Filed in November 2023 by two of the range’s neighbors, Howard and Patricia Dunn of 2077 Jim Barnwell Road, Burlington, the suit alleged that it was common knowledge that “bullets regularly leave” the 23.6-acre gun range property and cross onto neighbors’ properties in a long-established residential area.
The Dunns claimed that activities at the gun range – outdoor pistol and rifle shooting practice, individual handgun training, concealed carry classes, and operation of a pub where beer, wine, and spirits were served – threatened their safety. The couple claimed in their suit that, since Rad Range opened in July 2021, it has prevented them from using all of their land for their livestock and recreation for fear of being shot.
“Some persons shoot at explosive targets, like Tannerite, at the range,” the suit alleged. “Tannerite explosions create shock waves… [that] continue beyond the range property onto the Dunn property and surrounding properties.”
The Dunns further alleged that some of the gun range’s patrons fired weapons, including “sniper-style rifles,” that could travel over a mile. They also claimed that Rad Range employees had removed their fences, “which were wholly located on the Dunn property” and that the range allowed ammunition to be fired from the property, despite knowing the risk that stray bullets posed to others.

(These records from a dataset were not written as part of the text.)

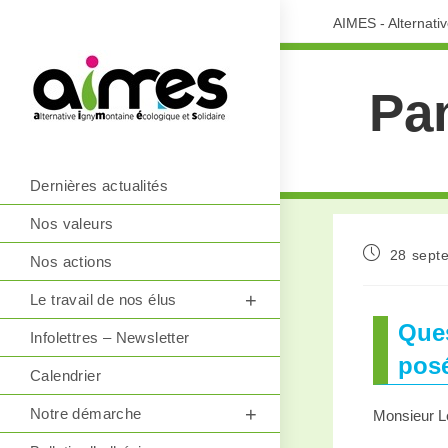
AIMES - Alternati
Pa
Dernières actualités
Nos valeurs
28 sept
Nos actions
Le travail de nos élus
Ques
Infolettres – Newsletter
posé
Calendrier
Notre démarche
Monsieur L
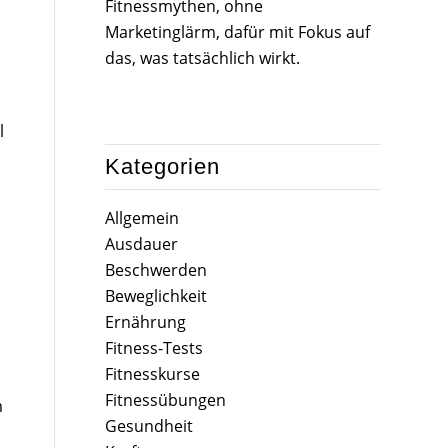
Fitnessmythen, ohne
Marketinglärm, dafür mit Fokus auf
das, was tatsächlich wirkt.
l
Kategorien
Allgemein
Ausdauer
Beschwerden
Beweglichkeit
Ernährung
Fitness-Tests
Fitnesskurse
Fitnessübungen
m
Gesundheit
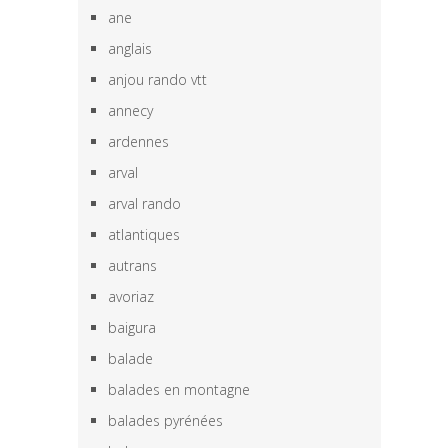
ane
anglais
anjou rando vtt
annecy
ardennes
arval
arval rando
atlantiques
autrans
avoriaz
baigura
balade
balades en montagne
balades pyrénées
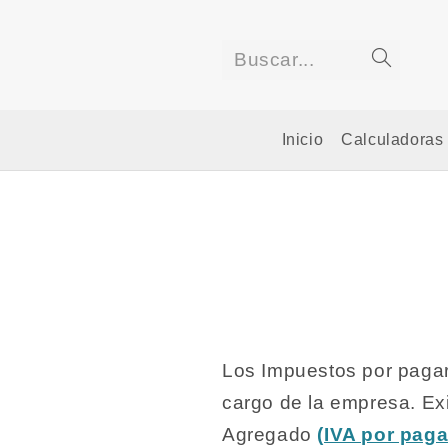
Saltar
al
contenido
Buscar...
Enviar
la
Inicio
Calculadoras
búsqued
Los Impuestos por pagar
cargo de la empresa. Exi
Agregado
(
IVA por paga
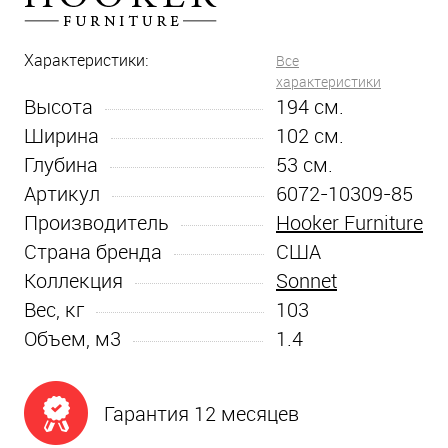
Характеристики:
Все
характеристики
Высота
194
см.
Ширина
102
см.
Глубина
53
см.
Артикул
6072-10309-85
Производитель
Hooker Furniture
Страна бренда
США
Коллекция
Sonnet
Вес, кг
103
Объем, м3
1.4
Гарантия 12 месяцев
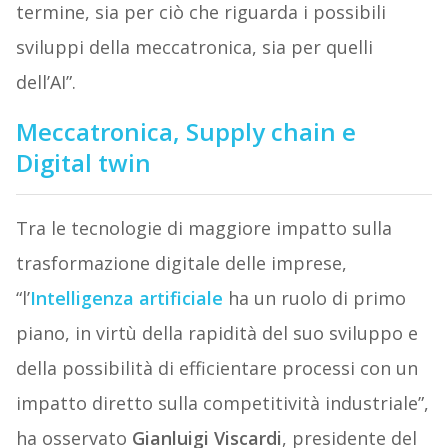
termine, sia per ciò che riguarda i possibili
sviluppi della meccatronica, sia per quelli
dell’AI”.
Meccatronica, Supply chain e
Digital twin
Tra le tecnologie di maggiore impatto sulla
trasformazione digitale delle imprese,
“l’
Intelligenza artificiale
ha un ruolo di primo
piano, in virtù della rapidità del suo sviluppo e
della possibilità di efficientare processi con un
impatto diretto sulla competitività industriale”,
ha osservato
Gianluigi Viscardi
, presidente del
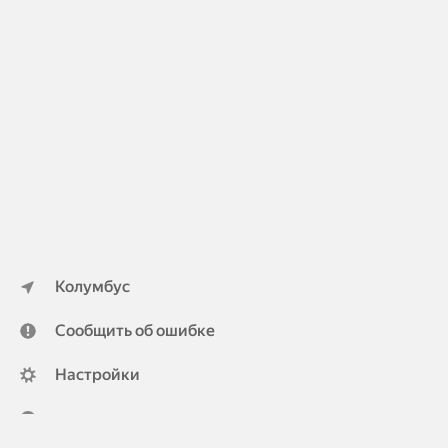
Колумбус
Сообщить об ошибке
Настройки
ya.ru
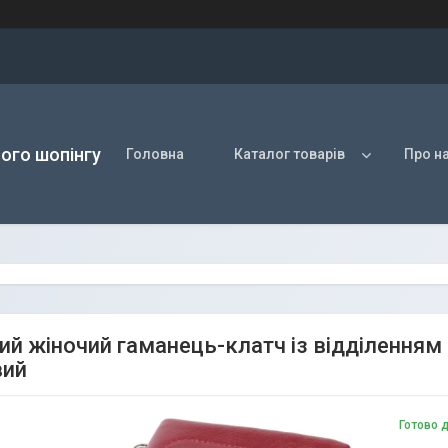
ого шопінгу
Головна
Каталог товарів
Про н
ий жіночий гаманець-клатч із відділенням 
вий
Готово 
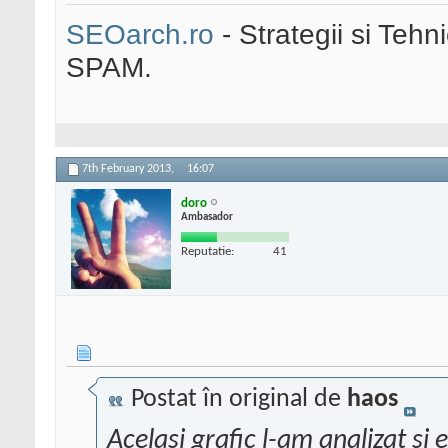
SEOarch.ro
- Strategii si Teh
SPAM.
7th February 2013,
16:07
doro
Ambasador
Reputatie:
41
Postat în original de
haos
Acelasi grafic l-am analizat s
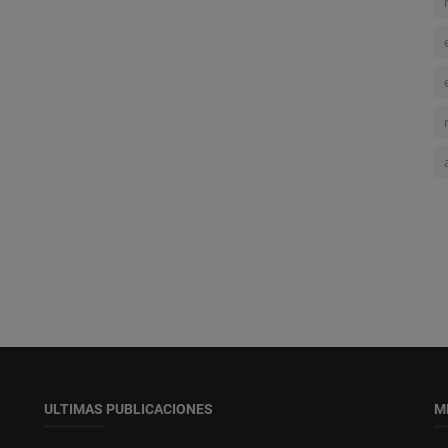
ULTIMAS PUBLICACIONES
M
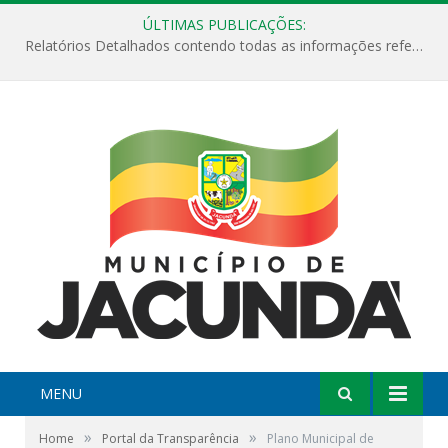
ÚLTIMAS PUBLICAÇÕES:
Relatórios Detalhados contendo todas as informações referentes a execução de recursos destinados ao fomento de projetos culturais no Município de Jacundá entre os anos de 2022 ao presente ano de 2026.
MENU
»
»
Home
Portal da Transparência
Plano Municipal de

On October 26, 2024, a fire started behind the pistol firing range on the Rad property and consumed more than an acre of the Dunn property before the fire could be contained, according to an amended complaint that the Dunns filed in superior court earlier this year. The Dunns sought more than $25,000 in damages under each of two alleged claims for relief, including negligence, as well as a permanent injunction prohibiting the firing of long-rang/ heavy-caliber firearms, pistols, and rifles on the range property until measures were put in place to stop stray bullets from leaving the property.

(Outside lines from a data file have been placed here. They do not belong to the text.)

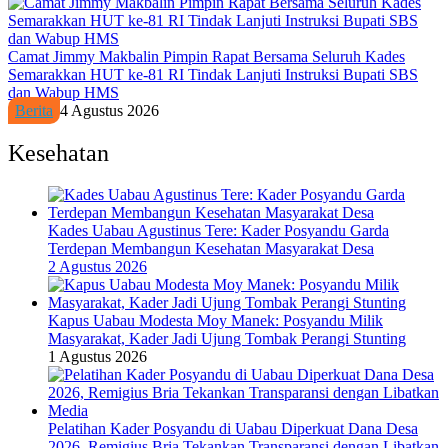
Camat Jimmy Makbalin Pimpin Rapat Bersama Seluruh Kades
Semarakkan HUT ke-81 RI Tindak Lanjuti Instruksi Bupati SBS
dan Wabup HMS
Berita
4 Agustus 2026
Kesehatan
Kades Uabau Agustinus Tere: Kader Posyandu Garda
Terdepan Membangun Kesehatan Masyarakat Desa
2 Agustus 2026
Kapus Uabau Modesta Moy Manek: Posyandu Milik
Masyarakat, Kader Jadi Ujung Tombak Perangi Stunting
1 Agustus 2026
Pelatihan Kader Posyandu di Uabau Diperkuat Dana Desa
2026, Remigius Bria Tekankan Transparansi dengan Libatkan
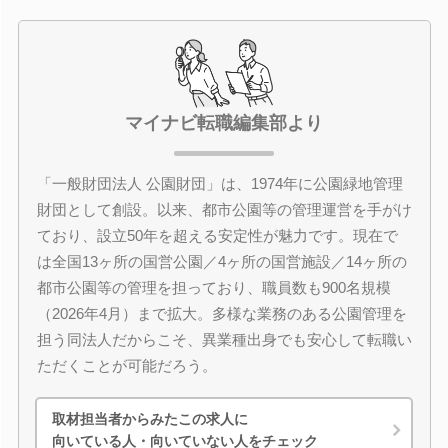
マイナビ転職編集部より
「一般財団法人 公園財団」は、1974年に公園緑地管理
財団として創設。以来、都市公園等の管理運営を手がけ
ており、設立50年を超える安定性が魅力です。現在で
は全国13ヶ所の国営公園／4ヶ所の国営施設／14ヶ所の
都市公園等の管理を担っており、職員数も900名規模
（2026年4月）まで拡大。多様な業務のある公園管理を
担う同法人だからこそ、異業種出身でも安心して転職い
ただくことが可能だろう。
取材担当者からみたこの求人に
向いている人・向いていない人をチェック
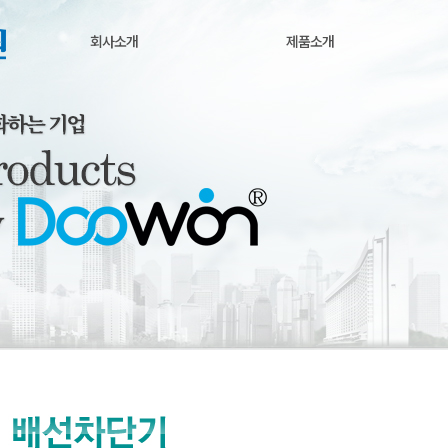
회사소개
제품소개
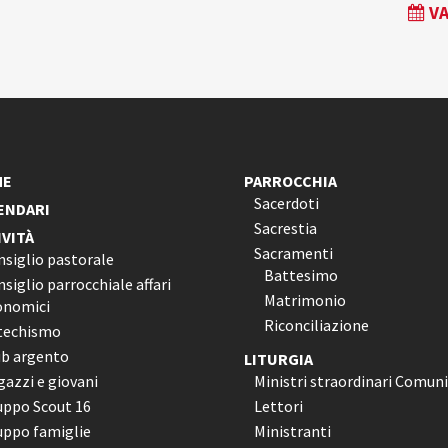
VA
ME
PARROCCHIA
Sacerdoti
ENDARI
Sacrestia
IVITÀ
Sacramenti
nsiglio pastorale
Battesimo
siglio parrocchiale affari
Matrimonio
onomici
Riconciliazione
techismo
ub argento
LITURGIA
azzi e giovani
Ministri straordinari Comun
uppo Scout 16
Lettori
uppo famiglie
Ministranti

On March 6, a few days after the fire that leveled the gun range, a visiting superior court judge from Union County, Matthew B. Smith, concluded that the Dunns suit was likely to succeed and granted a preliminary injunction on behalf of the plaintiffs.
The preliminary injunction prohibits Rad Range and its employees from allowing the discharge of any firearms on its property until the civil suit is fully resolved, according to the civil case file.